**ASSIGNED TASK:** Given the records below, would you repeat exactly the lines that begin at the one containing "Prints From" and end at the one containing "Email address", inclusive?

Stored data entries:
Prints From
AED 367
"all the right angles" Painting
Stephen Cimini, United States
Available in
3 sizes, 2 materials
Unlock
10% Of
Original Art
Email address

---

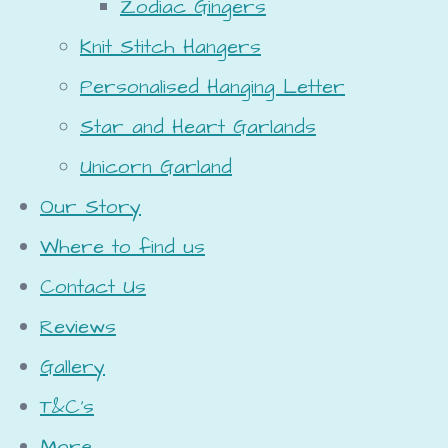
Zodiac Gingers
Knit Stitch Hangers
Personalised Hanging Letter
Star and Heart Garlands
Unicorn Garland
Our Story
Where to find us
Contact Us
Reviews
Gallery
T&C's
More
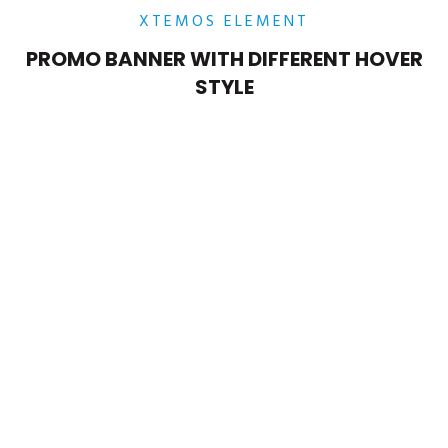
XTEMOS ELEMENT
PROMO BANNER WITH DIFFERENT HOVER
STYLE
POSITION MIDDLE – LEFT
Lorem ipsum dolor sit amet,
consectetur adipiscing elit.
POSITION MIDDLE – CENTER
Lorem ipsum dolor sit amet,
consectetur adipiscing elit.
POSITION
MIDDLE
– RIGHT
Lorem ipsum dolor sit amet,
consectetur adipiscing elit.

**REPLY:**
Prints From
AED 367
"all the right angles" Painting
Stephen Cimini, United States
Available in
3 sizes, 2 materials
Unlock
10% Of
Original Art
Email address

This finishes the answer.